WHAT THE TASK ASKS: All that should be output is the block of lines below from the line with "être épanouie ?" to the line with "épanouie en permanence. La vie est", both included, exactly as written.

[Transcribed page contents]
--- START ---
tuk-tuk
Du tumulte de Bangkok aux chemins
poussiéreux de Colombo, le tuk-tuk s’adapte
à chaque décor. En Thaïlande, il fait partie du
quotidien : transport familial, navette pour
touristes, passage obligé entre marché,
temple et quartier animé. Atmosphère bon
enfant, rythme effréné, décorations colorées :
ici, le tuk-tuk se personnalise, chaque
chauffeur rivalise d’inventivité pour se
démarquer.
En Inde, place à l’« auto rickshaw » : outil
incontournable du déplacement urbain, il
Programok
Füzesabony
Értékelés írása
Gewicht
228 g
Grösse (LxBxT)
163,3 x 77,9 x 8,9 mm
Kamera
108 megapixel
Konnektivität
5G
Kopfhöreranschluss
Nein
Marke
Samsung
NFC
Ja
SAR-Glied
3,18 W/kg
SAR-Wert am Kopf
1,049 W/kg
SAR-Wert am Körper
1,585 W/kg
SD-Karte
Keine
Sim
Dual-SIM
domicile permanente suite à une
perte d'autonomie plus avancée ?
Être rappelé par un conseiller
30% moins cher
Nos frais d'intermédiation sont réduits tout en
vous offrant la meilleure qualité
--- END ---
--- START ---
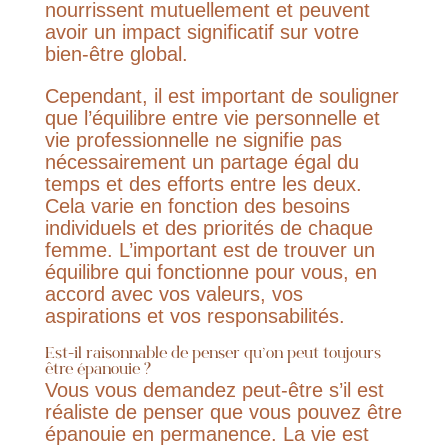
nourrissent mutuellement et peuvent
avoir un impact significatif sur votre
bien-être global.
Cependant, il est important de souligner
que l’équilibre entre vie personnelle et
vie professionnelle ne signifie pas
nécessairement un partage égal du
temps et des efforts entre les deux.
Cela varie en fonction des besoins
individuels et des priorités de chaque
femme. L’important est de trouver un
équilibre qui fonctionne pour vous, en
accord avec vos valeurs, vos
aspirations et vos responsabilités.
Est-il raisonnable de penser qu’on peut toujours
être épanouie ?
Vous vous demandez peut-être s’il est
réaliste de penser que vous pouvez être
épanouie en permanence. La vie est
--- END ---
--- START ---
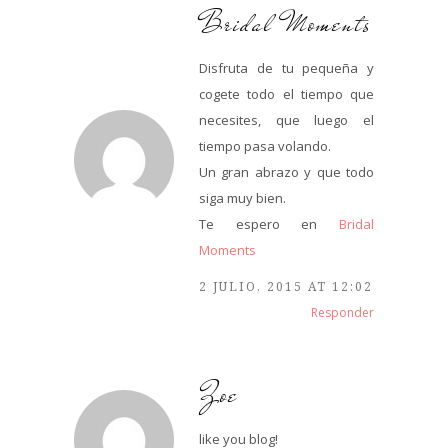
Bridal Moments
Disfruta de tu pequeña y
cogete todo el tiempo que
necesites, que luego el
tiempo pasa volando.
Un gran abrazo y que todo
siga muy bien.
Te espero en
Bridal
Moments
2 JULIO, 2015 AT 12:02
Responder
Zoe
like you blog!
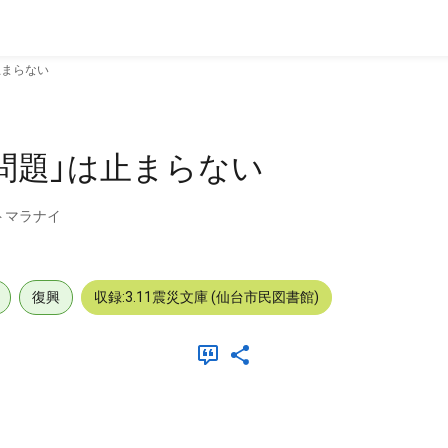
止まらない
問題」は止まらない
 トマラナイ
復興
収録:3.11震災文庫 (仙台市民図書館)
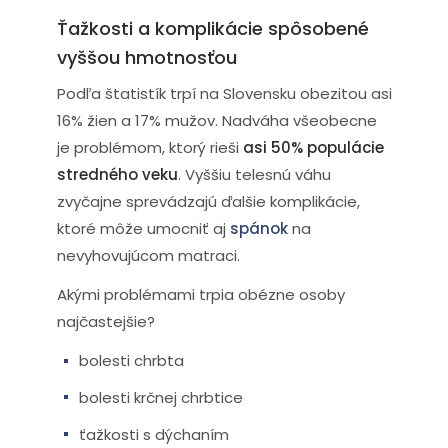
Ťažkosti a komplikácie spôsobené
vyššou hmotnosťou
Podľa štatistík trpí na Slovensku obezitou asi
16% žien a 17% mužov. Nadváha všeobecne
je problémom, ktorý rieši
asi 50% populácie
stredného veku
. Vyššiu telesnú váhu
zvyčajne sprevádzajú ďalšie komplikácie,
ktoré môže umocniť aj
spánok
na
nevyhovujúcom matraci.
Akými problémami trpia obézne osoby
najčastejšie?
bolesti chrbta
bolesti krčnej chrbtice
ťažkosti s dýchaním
--- END ---
RESPONSE:
être épanouie ?
Vous vous demandez peut-être s’il est
réaliste de penser que vous pouvez être
épanouie en permanence. La vie est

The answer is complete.